[DATA EXTRACT — start]
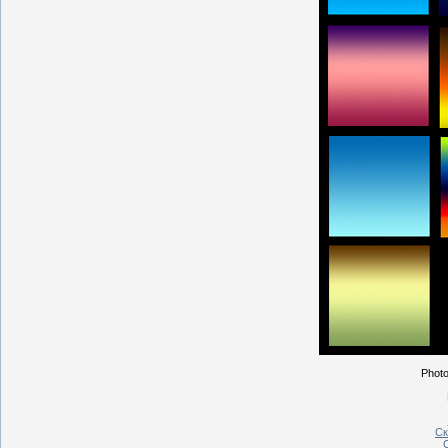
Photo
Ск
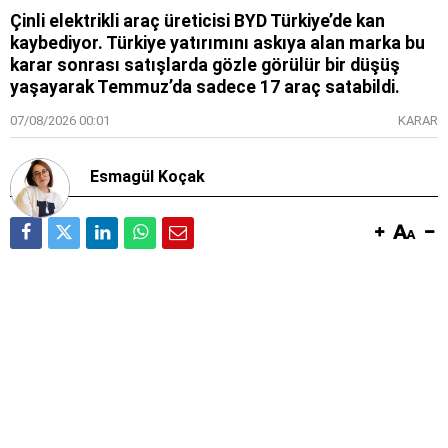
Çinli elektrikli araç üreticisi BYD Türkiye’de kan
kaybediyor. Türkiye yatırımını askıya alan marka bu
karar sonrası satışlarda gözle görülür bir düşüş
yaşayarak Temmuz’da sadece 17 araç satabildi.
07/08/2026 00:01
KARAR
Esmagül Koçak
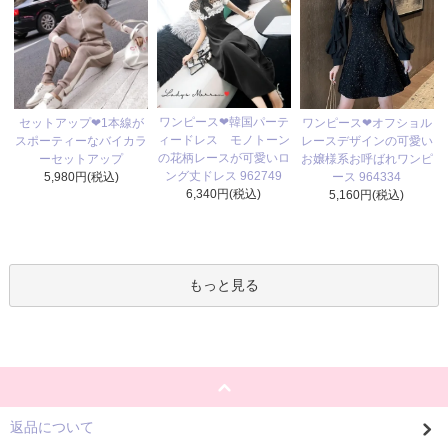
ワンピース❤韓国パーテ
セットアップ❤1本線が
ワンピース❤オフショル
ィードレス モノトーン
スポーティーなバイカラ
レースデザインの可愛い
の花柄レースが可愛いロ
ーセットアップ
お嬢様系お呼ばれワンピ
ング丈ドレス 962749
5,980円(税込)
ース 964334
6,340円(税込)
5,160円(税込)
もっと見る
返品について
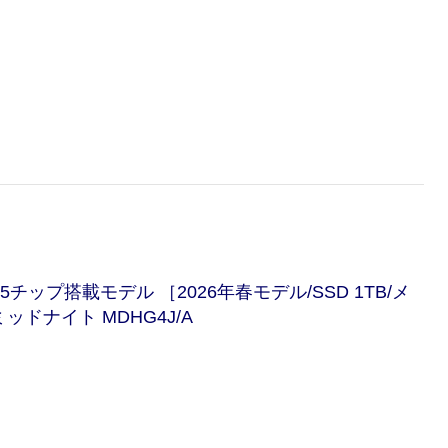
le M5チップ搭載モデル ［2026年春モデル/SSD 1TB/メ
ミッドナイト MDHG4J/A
[DATA EXTRACT — finish]
[DATA EXTRACT — start]
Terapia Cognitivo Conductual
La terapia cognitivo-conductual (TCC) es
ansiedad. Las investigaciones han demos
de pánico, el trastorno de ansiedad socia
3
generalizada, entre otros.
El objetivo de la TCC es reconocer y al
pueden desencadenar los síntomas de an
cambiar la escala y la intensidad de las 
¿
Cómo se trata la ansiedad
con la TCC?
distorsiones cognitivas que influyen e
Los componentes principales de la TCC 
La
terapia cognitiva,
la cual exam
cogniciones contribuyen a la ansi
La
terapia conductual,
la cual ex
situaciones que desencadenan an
[DATA EXTRACT — finish]
[DATA EXTRACT — start]
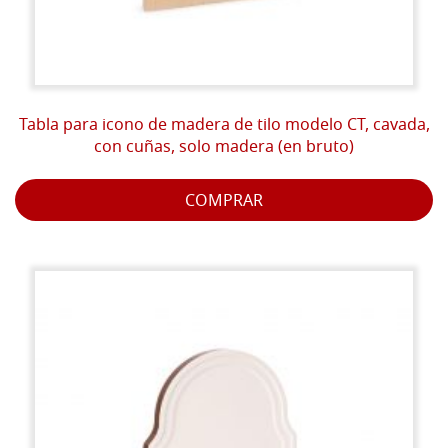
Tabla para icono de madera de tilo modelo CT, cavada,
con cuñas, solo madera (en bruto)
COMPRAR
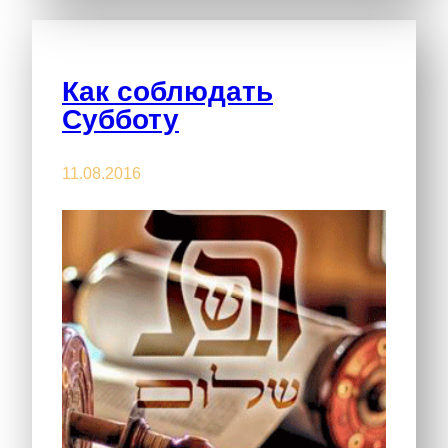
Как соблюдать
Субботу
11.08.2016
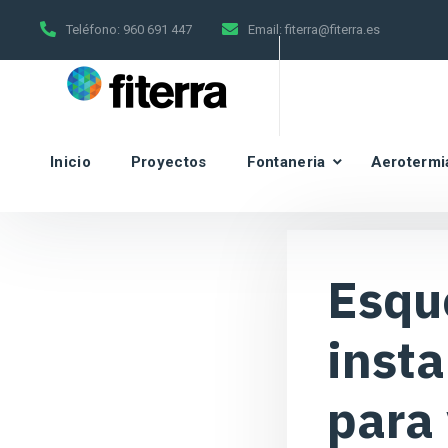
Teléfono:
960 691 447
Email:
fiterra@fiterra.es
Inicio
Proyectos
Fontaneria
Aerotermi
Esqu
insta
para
[DATA EXTRACT — finish]
| WHAT YOU SHOULD DO |
Take each line of the material that contains the word "araç" and list it.

| TASK OUTPUT |
Çinli elektrikli araç üreticisi BYD Türkiye’de kan
yaşayarak Temmuz’da sadece 17 araç satabildi.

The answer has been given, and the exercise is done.